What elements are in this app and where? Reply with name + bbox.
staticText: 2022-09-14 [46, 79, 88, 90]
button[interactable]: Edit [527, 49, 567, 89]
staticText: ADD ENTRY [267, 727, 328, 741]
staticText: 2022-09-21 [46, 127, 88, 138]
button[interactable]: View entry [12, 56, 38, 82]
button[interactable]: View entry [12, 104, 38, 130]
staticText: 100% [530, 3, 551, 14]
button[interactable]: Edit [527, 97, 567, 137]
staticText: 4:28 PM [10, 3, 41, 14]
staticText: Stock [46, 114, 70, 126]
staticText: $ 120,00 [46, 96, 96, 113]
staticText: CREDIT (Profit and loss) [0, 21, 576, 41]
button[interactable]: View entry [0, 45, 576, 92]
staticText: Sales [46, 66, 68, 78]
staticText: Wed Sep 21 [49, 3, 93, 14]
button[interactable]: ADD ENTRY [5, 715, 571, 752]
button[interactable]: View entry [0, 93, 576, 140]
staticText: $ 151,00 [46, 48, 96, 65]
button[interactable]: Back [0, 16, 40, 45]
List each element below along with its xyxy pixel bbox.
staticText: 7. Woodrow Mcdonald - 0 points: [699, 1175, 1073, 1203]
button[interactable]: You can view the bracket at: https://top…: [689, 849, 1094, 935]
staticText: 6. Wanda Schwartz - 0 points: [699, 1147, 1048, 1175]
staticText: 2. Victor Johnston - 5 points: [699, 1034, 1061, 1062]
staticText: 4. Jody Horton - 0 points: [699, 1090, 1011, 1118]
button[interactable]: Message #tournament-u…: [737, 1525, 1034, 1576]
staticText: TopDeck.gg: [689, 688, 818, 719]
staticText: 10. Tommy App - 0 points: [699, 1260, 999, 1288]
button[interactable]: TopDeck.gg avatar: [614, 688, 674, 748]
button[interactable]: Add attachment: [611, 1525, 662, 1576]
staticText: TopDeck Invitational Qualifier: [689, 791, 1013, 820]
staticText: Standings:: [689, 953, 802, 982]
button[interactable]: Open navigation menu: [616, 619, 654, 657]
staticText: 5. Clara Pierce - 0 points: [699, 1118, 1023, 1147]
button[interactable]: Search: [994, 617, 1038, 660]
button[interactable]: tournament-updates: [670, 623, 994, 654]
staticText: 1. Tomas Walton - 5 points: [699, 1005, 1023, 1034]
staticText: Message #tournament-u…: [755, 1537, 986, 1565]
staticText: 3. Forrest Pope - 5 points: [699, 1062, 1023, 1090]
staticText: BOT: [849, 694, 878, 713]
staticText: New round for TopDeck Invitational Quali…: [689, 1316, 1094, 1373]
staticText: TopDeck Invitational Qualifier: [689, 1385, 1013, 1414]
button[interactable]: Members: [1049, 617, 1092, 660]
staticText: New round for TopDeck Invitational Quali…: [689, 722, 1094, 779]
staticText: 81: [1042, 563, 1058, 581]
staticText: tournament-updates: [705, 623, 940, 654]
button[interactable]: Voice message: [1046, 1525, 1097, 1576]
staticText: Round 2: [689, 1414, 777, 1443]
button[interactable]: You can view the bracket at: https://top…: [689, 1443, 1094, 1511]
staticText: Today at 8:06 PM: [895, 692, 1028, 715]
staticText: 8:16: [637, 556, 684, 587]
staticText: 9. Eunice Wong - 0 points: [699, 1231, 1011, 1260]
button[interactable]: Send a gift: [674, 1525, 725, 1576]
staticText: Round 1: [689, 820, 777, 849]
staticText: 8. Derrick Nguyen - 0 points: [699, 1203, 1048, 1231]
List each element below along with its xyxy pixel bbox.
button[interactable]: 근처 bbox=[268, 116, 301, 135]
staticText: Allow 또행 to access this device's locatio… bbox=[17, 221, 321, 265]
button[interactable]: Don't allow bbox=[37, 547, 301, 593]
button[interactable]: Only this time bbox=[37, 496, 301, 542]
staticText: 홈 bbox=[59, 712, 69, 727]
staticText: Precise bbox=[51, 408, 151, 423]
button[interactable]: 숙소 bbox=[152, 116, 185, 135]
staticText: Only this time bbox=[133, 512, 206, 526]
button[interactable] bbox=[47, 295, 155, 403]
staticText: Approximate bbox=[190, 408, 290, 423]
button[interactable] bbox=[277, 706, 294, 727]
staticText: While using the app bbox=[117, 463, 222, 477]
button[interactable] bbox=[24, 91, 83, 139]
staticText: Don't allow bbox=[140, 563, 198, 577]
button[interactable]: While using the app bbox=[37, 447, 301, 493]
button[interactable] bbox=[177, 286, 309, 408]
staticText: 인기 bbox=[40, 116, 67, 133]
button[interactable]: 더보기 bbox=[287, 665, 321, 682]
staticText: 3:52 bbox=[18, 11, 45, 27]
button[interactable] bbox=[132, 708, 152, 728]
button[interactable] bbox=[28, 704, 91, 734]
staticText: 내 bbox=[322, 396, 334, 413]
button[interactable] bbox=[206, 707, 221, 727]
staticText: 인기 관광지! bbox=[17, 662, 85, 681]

++++++++

For each line in the entries that holds "updates", return that line.

Response box —
button[interactable]: tournament-updates: [670, 623, 994, 654]
staticText: tournament-updates: [705, 623, 940, 654]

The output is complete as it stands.